Stanley Hillman’s father, W.P. Hillman, of the office of operation of the Forest Service at Missoula, was in Kalispell on an inspection trip when notified of his son’s death. He left immediately for home, in company with J.E. Ryan, assistant regional forester, and arrived here shortly after noon.
Stanley Hillman was born in Spokane September 29, 1921, and would have been 22 years old had he lived three weeks more. He resided with his parents at Sandpoint, Missoula, St. Maries, Idaho, and again at Missoula, his father being an official of the Forest Service. He attended grade schools here for a part of his elementary education and also attended Missoula county high school, from which he was graduated in June, 1939.

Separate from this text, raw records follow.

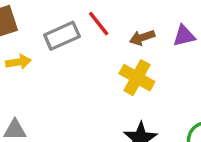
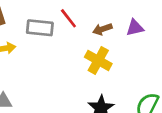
gray rectangle: (62, 36) -> (40, 28), turned 30

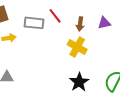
brown arrow: (102, 29) -> (80, 24), turned -64

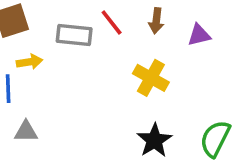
brown arrow: (80, 24) -> (156, 21), moved

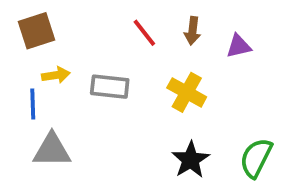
gray rectangle: (74, 35) -> (110, 87), moved
gray triangle: (26, 131) -> (52, 150), size x1.5

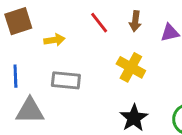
yellow arrow: (56, 75) -> (54, 40), moved
gray rectangle: (110, 87) -> (66, 80), moved

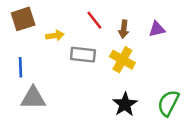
brown arrow: (135, 21) -> (124, 29), moved
gray rectangle: (66, 80) -> (83, 55), moved

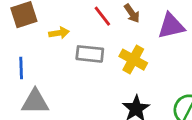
brown arrow: (124, 29) -> (132, 13), moved, turned -42
purple triangle: (157, 29) -> (171, 26), size x1.5

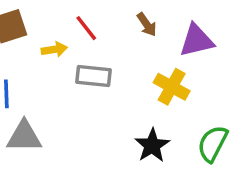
red line: (102, 16) -> (86, 28), moved
yellow cross: (133, 60) -> (172, 87), moved

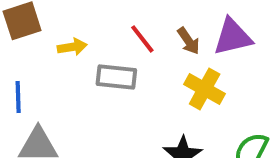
brown arrow: (147, 24) -> (189, 41), moved
red line: (86, 28) -> (142, 39), moved

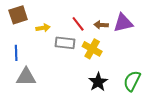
brown arrow: (189, 41) -> (101, 25), turned 128
yellow cross: (205, 89) -> (92, 49), moved

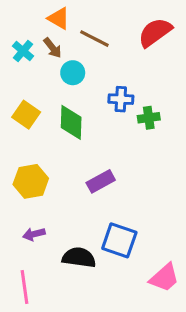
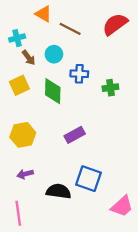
brown arrow: (53, 48) -> (29, 58), moved
cyan cross: (23, 51) -> (17, 38), turned 35
blue cross: (121, 99) -> (79, 74), moved
yellow square: (26, 115) -> (19, 85), turned 30

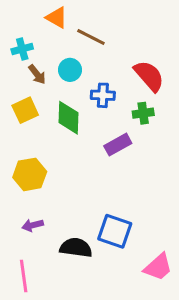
red semicircle: (115, 24) -> (149, 76), moved, turned 85
purple rectangle: (75, 135) -> (118, 145), moved

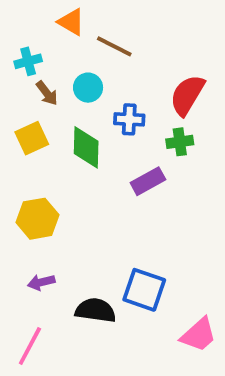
red semicircle: (149, 76) -> (187, 95), turned -108
pink line: (24, 276) -> (30, 346), turned 36

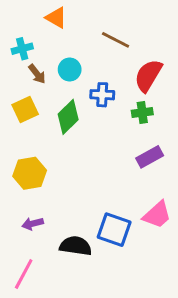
brown line: (114, 46) -> (116, 40), moved
green diamond: (86, 147) -> (68, 117), turned 44
purple rectangle: (148, 181) -> (150, 157), moved
pink trapezoid: (199, 335) -> (157, 215), moved

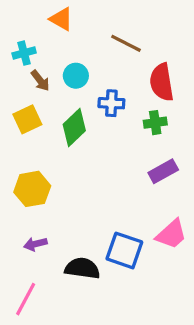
red semicircle: (148, 75) -> (162, 82), turned -40

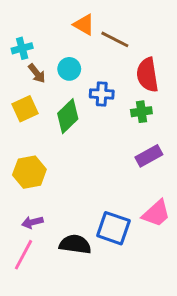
orange triangle: (61, 19) -> (84, 25), moved
pink line: (26, 299) -> (24, 255), moved

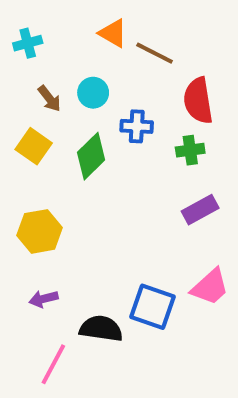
cyan cross: (22, 48) -> (28, 43), moved
yellow square: (25, 109) -> (34, 146), turned -30
pink line: (24, 255) -> (53, 364), moved

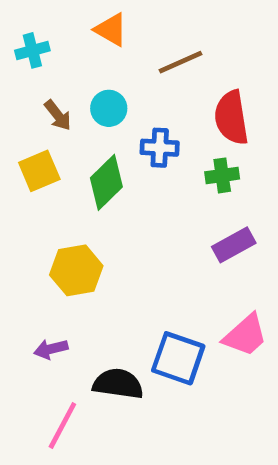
orange triangle: (113, 33) -> (111, 30), moved
brown line: (155, 53) -> (180, 62), turned -51
yellow square: (34, 146) -> (39, 171), turned 32
yellow hexagon: (40, 231) -> (76, 270), moved

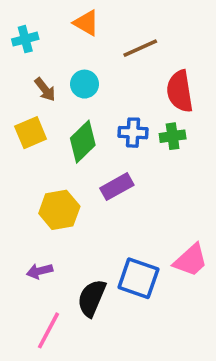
blue cross: (160, 148) -> (133, 133), moved
purple rectangle: (234, 245) -> (117, 187), moved
black semicircle: (118, 384) -> (92, 298), turned -75

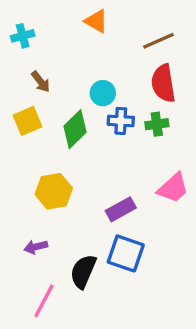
orange triangle: (86, 23) -> (96, 21), moved
brown line: (140, 48) -> (158, 41), moved
cyan circle: (85, 84) -> (103, 93), moved
purple rectangle: (117, 187) -> (121, 209), moved
pink trapezoid: (191, 260) -> (173, 188), moved

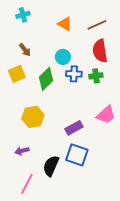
orange triangle: (96, 21) -> (65, 24), moved
cyan cross: (23, 36) -> (23, 15), moved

After receiving his high school diploma, he entered the Anderson Trade school at Los Angeles, and from there went to work in the Douglas Aircraft plant at Los Angeles. Then he went into the glider service of the United States army air corps and continued in that work at various fields, including Albuquerque, until this branch was curtailed, when he was given an honorable discharge. He became an instructor at the Missoula airfield last April. He remained in the Air Corps Reserves, after being discharged as a sergeant.
He is survived by his parents, a brother, Robert, who is in California, and a sister, Mary, at the family home, 230 Brooks street.
Clyde Reynolds, a veteran of the First World war, had been a flying instructor since early spring, when he gave up his duties at The New Mint, where he had been employed by Orin Dishman for almost twenty years, the latter said. Reynolds had worked the night shift at that business establishment while perfecting himself in flying during the daytime.
Born in 1900 in Oklahoma, Reynolds came to the Bitter Root with his parents, who still maintain the family home at Darby. He served in both the Navy and the Army, and was severely wounded in an explosion during the First World war. Afterward he was a patient at a veterans’ hospital for an extended period while his injuries were healing. For a long time he was required to wear knee braces. After recovering, he came to Missoula to work for the Hart Refinery for a while, then went to The New Mint.
He was married, residing with his wife on Sussex avenue. Besides his parents there are two brothers, Raymond of Missoula and Claude of Enumclaw, Wash., and three sisters, Mrs. Chris Boding and Mrs. John Barthlu of Missoula and Mrs. Campbell of Bremerton.
Student Pilot Richards was born in 1923 at Tarrytown, N.Y., where his mother, Mrs. Margaret Richards now resides. He has two brothers in military service, one in the Army and one in the Navy. Officers at the training center state that he was an excellent soldier and had but one desire, that of becoming a top pursuit pilot.
Student Pilot Schwenter was born in 1916 at Detroit, Mich., and is married to SPAR Leora Jane Schwenter, who is stationed at New London, Conn. Like Richards, Schwenter was considered a top soldier and his great desire was to become a bomber pilot. His parents, Mr. and Mrs. Nicholas Schwenter, reside in Detroit.